This is guest post by Hirad Dinavari, reference specialist for the Iranian World Collections, African and Middle Eastern Division of the Library of Congress. The Library is currently in the process of producing a curator-guided online tour of the Persian book exhibit. A “curator guided tour” video of the Persian book exhibit is expected to be publicly available in early April.

Firdawsī,Muntakhab-i Shāhʹnāmah-i Ḥakīm Abū al-Qāsim Firdawsī, ʻalayhi al-raḥmah va al-maghfirah,Manuscript copied in Iran, 1618. African and Middle Eastern Division, Library of Congress. https://lccn.loc.gov/2012498627
The exciting thing about working at the Library is that you start with one project and it leads you to another, and then another.
In 2015, I co-curated a major exhibit on the Persian book as part of a Library of Congress series on the book.

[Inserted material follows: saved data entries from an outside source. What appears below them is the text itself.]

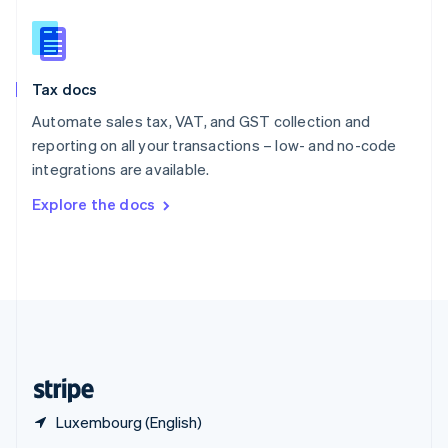
English
简体中文
Slovakia
English
Slovenia
Tax docs
English
Italiano
Spain
Automate sales tax, VAT, and GST collection and
Español
English
reporting on all your transactions – low- and no-code
Sweden
integrations are available.
Svenska
English
Switzerland
Explore the docs
Deutsch
Français
Italiano
English
Thailand
ไทย
English
United Arab Emirates
English
United Kingdom
English
United States
English
Español
简体中文
Luxembourg (English)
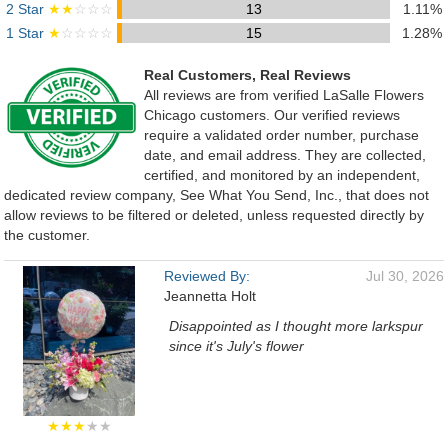
2 Star
★★
☆☆☆
13
1.11%
1 Star
★
☆☆☆☆
15
1.28%
Real Customers, Real Reviews
All reviews are from verified LaSalle Flowers
Chicago customers. Our verified reviews
require a validated order number, purchase
date, and email address. They are collected,
certified, and monitored by an independent,
dedicated review company, See What You Send, Inc., that does not
allow reviews to be filtered or deleted, unless requested directly by
the customer.
Reviewed By:
Jul 30, 2026
Jeannetta Holt
Disappointed as I thought more larkspur
since it's July's flower
★★★
★★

The Librarian of Congress’s vision, stated during the 2012 Summit of the Book was that “Books in their many forms are nothing short of imperative to an informed democracy.” So last year we in the African and Middle Eastern Division organized a six-month exhibition entitled “A Thousand Years of the Persian Book.”

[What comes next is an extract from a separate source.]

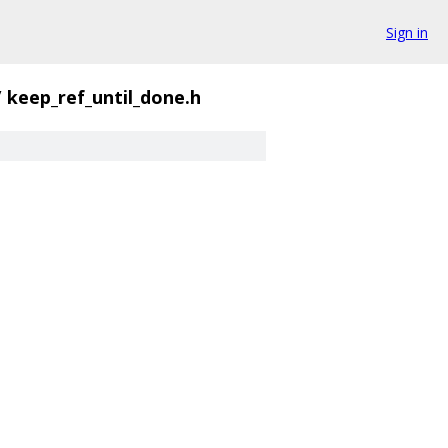
Sign in
/
keep_ref_until_done.h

Among the materials we exhibited were some of the most exquisite Persian manuscripts in our collections, which brought tens of thousands of people to the Library. This year I planned to digitize these manuscripts and make them available online for everyone around the world to see. But I also wanted other items in the Library’s collections to be included,such as lithographs, early printed books and more modern items from Iran and the greater Persian-speaking regions of Afghanistan, Tajikistan, Central and South Asia and the Caucasus.

Firdawsī,Shāhʹnāmah, Manuscript copied in India, late-seventeenth century–early-eighteenth century. African and Middle Eastern Division, Library of Congress. https://lccn.loc.gov/2012498868
Thanks to my participation in the digitization of Afghan and Islamic materials for the World Digital Library over the past five years, I was prepared to embark on a major digitization initiative to preserve these items.

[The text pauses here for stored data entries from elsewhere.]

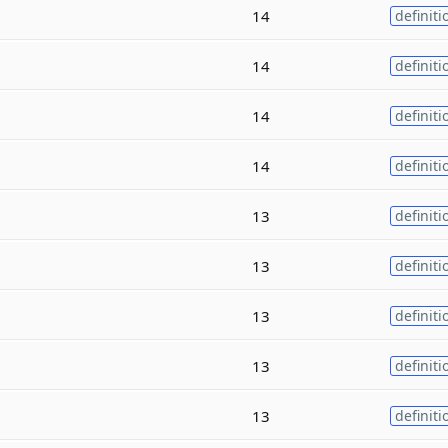
14
definiti
14
definiti
14
definiti
14
definiti
13
definiti
13
definiti
13
definiti
13
definiti
13
definiti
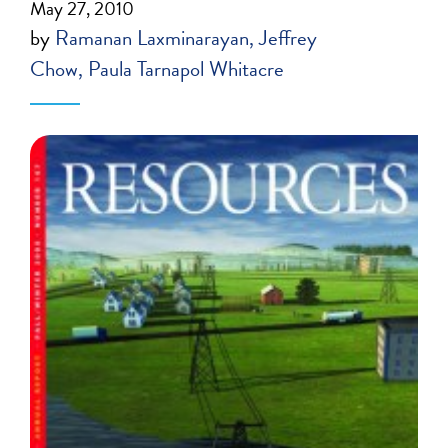
May 27, 2010
by
Ramanan Laxminarayan
Jeffrey
Chow
Paula Tarnapol Whitacre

The Persian Language materials being digitized are all rare, public domain works and for most part are housed in AMED’s Near East Section rare book cage. To be manageable and effective, this project adopts a phased approach by categorizing these materials into four types: Manuscripts (Part A), Lithographs (Part B), Early Imprints (Part C) and Islamic Book Bindings and South Asian Persian language Handwritten Booklets (Part D).

Mīr ‘Alī Ḥusaynī Haravī. Unnamed Sufi treatise, Mashhad or Herat, Iran-Afghanistan, March 1520. Manuscript. African and Middle Eastern Division, Library of Congress. https://lccn.loc.gov/2012498358.
Work has now started on Part A of the project, the Persian manuscripts. I am very pleased to report that so far over twenty manuscripts have been fully cataloged and scanned. Digitized materials will gradually be made available online as the project continues progressing.
The images in this post from the scanned manuscripts provide a sampling of the content being digitized.